Miller held nighttime slots, first from 6 to 9 and then the 9-to-midnight posts, at the game-changing station, which also featured such L.A. radio luminaries as Robert W. Morgan, the Real Don Steele, Charlie Tuna, Sam Riddle, Bobby Tripp and Johnny Mitchell.
“When the music was hot, so were we,” Miller told The Times in 2003. “We were right in the midst of the hottest place in the world, musically. This was the center of everything — all the recording studios were going 24 hours a day. We were right in the center of all that energy.”
Director Quentin Tarantino included Humble Harve as a character in his latest film, “Once Upon a Time in Hollywood,” set in 1969.
Miller’s role at KHJ ended abruptly in May 1971, however, when he shot his wife during an argument at their Hollywood home, fled the scene and remained in hiding for nearly two weeks until he turned himself in. At that time, he had shaved off his signature dark mustache and goatee and had dyed his hair red.
Though he initially pleaded not guilty, he changed his plea to guilty of second-degree murder. His lawyer argued successfully that Miller’s wife, Mary Gladys Miller, pulled a gun on him, and as he tried to take it from her, the gun discharged, firing a single shot to her chest.

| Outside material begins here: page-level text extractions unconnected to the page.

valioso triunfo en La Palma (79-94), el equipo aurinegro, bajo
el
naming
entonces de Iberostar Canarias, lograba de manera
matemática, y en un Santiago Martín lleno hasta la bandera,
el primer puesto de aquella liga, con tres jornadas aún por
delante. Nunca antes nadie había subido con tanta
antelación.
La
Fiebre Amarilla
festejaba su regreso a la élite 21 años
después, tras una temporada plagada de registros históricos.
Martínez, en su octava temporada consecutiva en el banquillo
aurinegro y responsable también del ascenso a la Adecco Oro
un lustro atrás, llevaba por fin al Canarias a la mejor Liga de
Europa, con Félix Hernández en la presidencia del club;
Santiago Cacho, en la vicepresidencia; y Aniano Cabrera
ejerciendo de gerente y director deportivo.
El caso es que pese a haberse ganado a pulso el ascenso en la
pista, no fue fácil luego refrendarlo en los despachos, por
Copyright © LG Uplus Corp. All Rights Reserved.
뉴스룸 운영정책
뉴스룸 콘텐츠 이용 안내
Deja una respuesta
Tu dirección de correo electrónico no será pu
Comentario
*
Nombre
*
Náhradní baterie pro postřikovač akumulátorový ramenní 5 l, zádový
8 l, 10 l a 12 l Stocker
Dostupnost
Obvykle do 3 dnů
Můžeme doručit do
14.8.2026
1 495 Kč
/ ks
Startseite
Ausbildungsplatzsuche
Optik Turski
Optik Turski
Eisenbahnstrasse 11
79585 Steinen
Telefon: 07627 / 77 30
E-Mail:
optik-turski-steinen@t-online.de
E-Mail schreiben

In sentencing Miller three months after he surrendered to authorities, L.A. County Superior Court Judge Arthur L. Alarcon gave him five years to life, pronouncing the killing a “situational crime” that could not reoccur, and recommended he be considered for parole in 3
Ultimately, Miller served about three years, Serena Miller said, after earning credits for good behavior while incarcerated at the California Institution for Men in Chino. While in prison, he taught radio skills to other inmates and recorded materials for use by the blind.

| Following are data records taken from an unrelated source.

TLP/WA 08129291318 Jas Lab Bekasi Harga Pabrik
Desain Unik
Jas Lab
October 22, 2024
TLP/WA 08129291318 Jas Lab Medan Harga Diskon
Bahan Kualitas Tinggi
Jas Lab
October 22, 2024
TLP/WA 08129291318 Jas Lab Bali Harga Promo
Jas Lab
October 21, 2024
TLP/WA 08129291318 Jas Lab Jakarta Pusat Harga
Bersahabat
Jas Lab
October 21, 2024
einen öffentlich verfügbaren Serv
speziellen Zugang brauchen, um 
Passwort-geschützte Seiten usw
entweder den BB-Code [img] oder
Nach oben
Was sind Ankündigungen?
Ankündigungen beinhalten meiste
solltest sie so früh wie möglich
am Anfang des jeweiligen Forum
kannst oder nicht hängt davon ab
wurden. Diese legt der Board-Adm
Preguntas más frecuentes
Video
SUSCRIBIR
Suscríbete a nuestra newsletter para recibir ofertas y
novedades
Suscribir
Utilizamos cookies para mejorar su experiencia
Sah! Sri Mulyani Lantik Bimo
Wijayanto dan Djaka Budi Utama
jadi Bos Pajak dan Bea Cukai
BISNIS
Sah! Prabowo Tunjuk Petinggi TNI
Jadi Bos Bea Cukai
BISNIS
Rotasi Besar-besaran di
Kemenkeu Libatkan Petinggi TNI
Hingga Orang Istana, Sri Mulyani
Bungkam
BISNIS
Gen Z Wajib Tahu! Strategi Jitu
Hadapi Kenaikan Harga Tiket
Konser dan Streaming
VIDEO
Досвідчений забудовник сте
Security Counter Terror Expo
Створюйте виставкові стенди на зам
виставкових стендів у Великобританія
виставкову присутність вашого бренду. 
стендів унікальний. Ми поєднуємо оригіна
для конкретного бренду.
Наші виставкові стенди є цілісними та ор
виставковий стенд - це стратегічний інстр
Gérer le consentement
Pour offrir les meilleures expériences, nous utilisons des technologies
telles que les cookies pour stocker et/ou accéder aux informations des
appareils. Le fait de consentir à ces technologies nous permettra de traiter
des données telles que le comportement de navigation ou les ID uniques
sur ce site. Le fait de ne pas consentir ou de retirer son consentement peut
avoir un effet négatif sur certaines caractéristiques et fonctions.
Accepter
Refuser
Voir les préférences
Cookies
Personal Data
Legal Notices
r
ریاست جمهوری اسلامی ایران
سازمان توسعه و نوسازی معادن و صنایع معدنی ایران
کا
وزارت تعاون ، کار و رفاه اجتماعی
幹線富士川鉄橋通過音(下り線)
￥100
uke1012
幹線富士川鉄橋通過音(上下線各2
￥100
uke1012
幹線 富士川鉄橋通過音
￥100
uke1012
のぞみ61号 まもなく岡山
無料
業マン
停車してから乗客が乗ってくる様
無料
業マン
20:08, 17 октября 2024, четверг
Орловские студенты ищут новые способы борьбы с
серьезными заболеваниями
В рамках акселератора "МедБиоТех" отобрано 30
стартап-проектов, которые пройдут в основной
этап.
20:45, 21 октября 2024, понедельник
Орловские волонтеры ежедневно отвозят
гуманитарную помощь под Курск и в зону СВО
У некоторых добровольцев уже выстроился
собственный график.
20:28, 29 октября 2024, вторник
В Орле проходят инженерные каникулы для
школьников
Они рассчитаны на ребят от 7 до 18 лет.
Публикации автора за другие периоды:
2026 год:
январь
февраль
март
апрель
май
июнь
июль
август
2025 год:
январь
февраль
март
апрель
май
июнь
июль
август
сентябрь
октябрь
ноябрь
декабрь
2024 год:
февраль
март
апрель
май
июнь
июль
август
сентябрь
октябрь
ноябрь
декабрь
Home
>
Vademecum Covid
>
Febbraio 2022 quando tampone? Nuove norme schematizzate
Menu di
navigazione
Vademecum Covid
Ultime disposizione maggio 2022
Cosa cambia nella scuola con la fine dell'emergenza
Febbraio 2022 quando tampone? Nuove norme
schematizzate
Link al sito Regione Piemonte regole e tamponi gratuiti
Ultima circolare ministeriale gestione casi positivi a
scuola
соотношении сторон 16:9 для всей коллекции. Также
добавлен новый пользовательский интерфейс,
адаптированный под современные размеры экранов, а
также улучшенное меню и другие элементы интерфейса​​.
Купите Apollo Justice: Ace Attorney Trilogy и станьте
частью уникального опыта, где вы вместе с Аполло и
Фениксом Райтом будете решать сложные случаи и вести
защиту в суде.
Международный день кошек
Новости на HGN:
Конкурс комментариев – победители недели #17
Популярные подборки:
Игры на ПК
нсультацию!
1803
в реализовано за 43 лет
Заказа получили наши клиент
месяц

“He did his time, he paid his debt to society, and he let sleeping dogs lie,” longtime friend and fellow DJ Brian Roberts said Wednesday.
Upon his release, he joined fledgling pop radio station KIQQ-FM (100.3), based in Barstow and colloquially known as K-100. The station was operated at the time by pioneering radio programmer Bill Drake, who had co-created the Boss Radio format and brought Miller to the stable of KHJ “Boss Jocks” in 1967.
Miller returned to L.A. radio proper in 1974 with a show on KKDJ-FM (102.7), the predecessor to radio powerhouse KIIS-FM, the call letters used beginning in 1976. Subsequently he did shows on KUTE-FM (101.9), KRLA-AM (1110) and KRTH-FM (101.1) among many other stations, and also spent time with the Westwood One radio syndication firm.
Harvey Miller was born May 26, 1935, in Philadelphia. After working briefly in the record business in promotion, he began what would be a long career in radio in 1958, landing his first job in that field at WAAT-AM in Trenton, N.J. He soon moved to Top 40 station WIBG-AM in Philadelphia, where he worked from 1958 to 1962.
After moving to Los Angeles in 1965, he was hired at KBLA-AM (1580), a tiny station in Burbank, where he nonetheless was soon noticed by the powers that be at L.A. radio’s heavier hitters, leading to his jump to KHJ starting Feb. 1, 1967.
With the Boss Radio format that had been introduced two years earlier — which cut DJ chatter and narrowed playlists from the standard Top 40 to their heavily promoted “Boss 30” — KHJ surpassed longtime ratings champ KRLA and assumed the leadership role among music fans at the time.
“I realized my greatest achievement of a 21.0 share doing 6 p.m. to 9 p.m.,” Miller once told an interviewer, underscoring that rating was “21.0” and not “2.1,” the latter more typical of individual radio show ratings today.
During a teen fair at the Hollywood Palladium during that golden era of AM rock radio, listeners were asked to identify the biggest influences in their lives.
“The order was: God, disc jockeys, then parents,” Robert W. Morgan recalled years later.
The importance of such AM stations in the careers of musicians was hard to overestimate.
“Bands would cut a record on Tuesday, and Wednesday they’d give us a tape,” Charlie Tuna, born Art Ferguson, told The Times in 2003.
While at KHJ, Miller also narrated the 1967 counterculture documentary “Mondo Mod” and was the voice of KHJ’s groundbreaking 48-hour “History of Rock & Roll” special, which was broadcast virtually uninterrupted over three days in 1969.
KHJ’s Boss Jocks, a term that was retired in 1971 in conjunction with Miller’s court case, were so influential that at its peak, the station was attracting 1 in 4 listeners in the L.A. area.
“All I remember was that KHJ was important in helping launch the band,” Doors founding member and drummer John Densmore said Wednesday. “Maybe they dragged their feet in playing the [6-minute] long version of ‘Light My Fire.’ But I do remember Humble Harve wasn’t very humble.”
Serena Miller, his only survivor, said she has made no plans yet for a memorial service.